Each line below that carries the string "oder" must appear in the answer.

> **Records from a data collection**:
################

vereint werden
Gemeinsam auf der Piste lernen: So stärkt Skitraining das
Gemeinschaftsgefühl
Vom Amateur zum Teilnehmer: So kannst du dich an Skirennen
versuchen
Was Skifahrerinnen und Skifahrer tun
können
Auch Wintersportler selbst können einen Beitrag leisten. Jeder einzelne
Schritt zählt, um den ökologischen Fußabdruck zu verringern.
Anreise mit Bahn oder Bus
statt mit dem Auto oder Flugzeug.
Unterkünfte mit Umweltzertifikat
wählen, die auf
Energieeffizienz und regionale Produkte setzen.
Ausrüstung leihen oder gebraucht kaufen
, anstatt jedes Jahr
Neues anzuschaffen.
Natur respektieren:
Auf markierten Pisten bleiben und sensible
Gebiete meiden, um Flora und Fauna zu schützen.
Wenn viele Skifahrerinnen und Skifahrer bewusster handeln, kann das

################

> **SOLUTION TO THIS TASK**:
Anreise mit Bahn oder Bus
statt mit dem Auto oder Flugzeug.
Ausrüstung leihen oder gebraucht kaufen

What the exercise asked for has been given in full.